Amino acid sequence of the essential light chain of adductor muscle myosin from Ezo giant scallop, Patinopecten yessoensis

The amino acid sequence of the essential light chain (abbreviated as SHLC) of adductor muscle myosin from Ezo giant scallop (Patinopecten yessoensis) was determined by conventional methods. The light chain was composed of 156 amino acid residues with proline and lysine as its amino and carboxyl termini, respectively. Comparing this sequence with that of the SHLC from bay scallop (Aquipecten irradians), only 5 amino acid substitutions were recognized. The sequence homology between scallop and squid SHLCs was 53.7%. On the other hand, a partially fragmented SHLC "modified SHLC" reported by Konno and Watanabe (J. Biochem. 98, 141-148 (1985) was prepared by chymotryptic digestion of the scallop myosin in the presence of EDTA, and was assigned as the carboxyl-terminal 106-residue peptide of the SHLC. This may suggest that the regulatory light chain covers the amino-terminal region of the SHLC in the myosin molecule.     

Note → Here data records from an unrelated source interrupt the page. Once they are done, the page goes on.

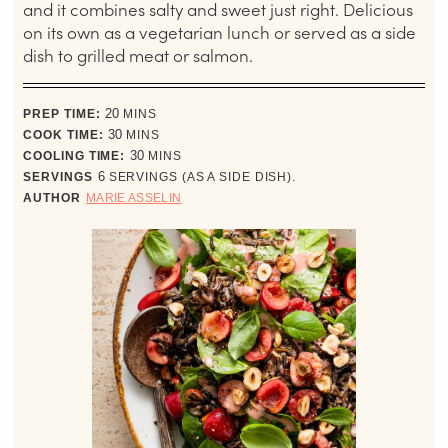
and it combines salty and sweet just right. Delicious
on its own as a vegetarian lunch or served as a side
dish to grilled meat or salmon.
minutes
PREP TIME:
20
MINS
minutes
COOK TIME:
30
MINS
minutes
COOLING TIME:
30
MINS
SERVINGS
6
SERVINGS (AS A SIDE DISH).
AUTHOR
MARIE ASSELIN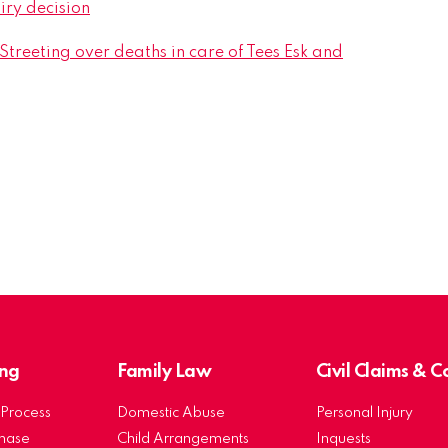
iry decision
treeting over deaths in care of Tees Esk and
ng
Family Law
Civil Claims & 
Process
Domestic Abuse
Personal Injury
chase
Child Arrangements
Inquests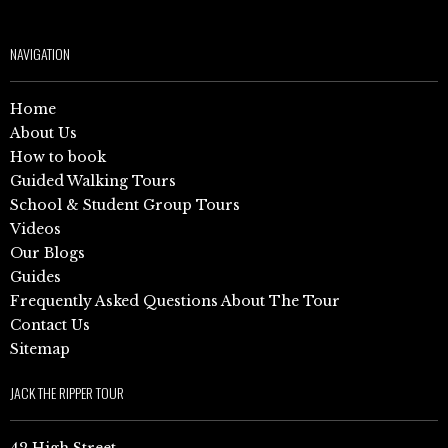
NAVIGATION
Home
About Us
How to book
Guided Walking Tours
School & Student Group Tours
Videos
Our Blogs
Guides
Frequently Asked Questions About The Tour
Contact Us
Sitemap
JACK THE RIPPER TOUR
42 High Street,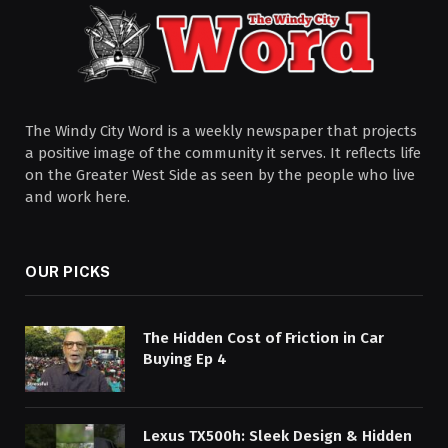
The Windy City Word is a weekly newspaper that projects
a positive image of the community it serves. It reflects life
on the Greater West Side as seen by the people who live
and work here.
OUR PICKS
The Hidden Cost of Friction in Car
Buying Ep 4
Lexus TX500h: Sleek Design & Hidden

Two different preparations of subfragment-1 from scallop adductor myosin

Chymotryptic digestion of scallop myosin yielded two different preparations of subfragment-1, having the following features. The major product from chymotryptic digestion of scallop myosin was subfragment-1 (S1) either in Ca-medium or in EDTA-medium. However, the S1 preparations obtained from the digestion in Ca-medium, abbreviated as Ca-S1(CT), had both types of light chain subunits (regulatory light chains (R-LC) and essential light chains (SH-LC], and 100 Kdaltons (Kd) heavy chain subfragments (HCs), whereas the S1 preparations obtained from the digestion in EDTA-medium, ED-S1(CT), had no R-LC, partially fragmented SH-LC (SH-LC), and 90 Kd HCs. On the other hand, Ca-S1(CT) and ED-S1(CT) were practically identical with each other in ATPase activity and in actin-binding ability. The two S1 preparations were also identical in that the Mg-ATPase activity of both S1 and acto-S1 was insensitive to calcium ions. Ca-S1(CT), which contained both R-LC and SH-LC in a stoichiometric amount, was further digested with trypsin, which is known to cleave rabbit skeletal myosin not only at the head-tail junction but also in the head. The tryptic digestion of Ca-S1(CT) appeared, in terms of the SDS-gel electrophoretic pattern, to occur at a much faster rate in Ca-medium than in EDTA-medium, and with a different digestion profile. It is therefore suggested that association of R-LC induces changes in the heavy chain conformation which result in an increase in the proteolytic digestibility of heavy chains and in an alteration of the site of proteolytic cleavage on heavy chains.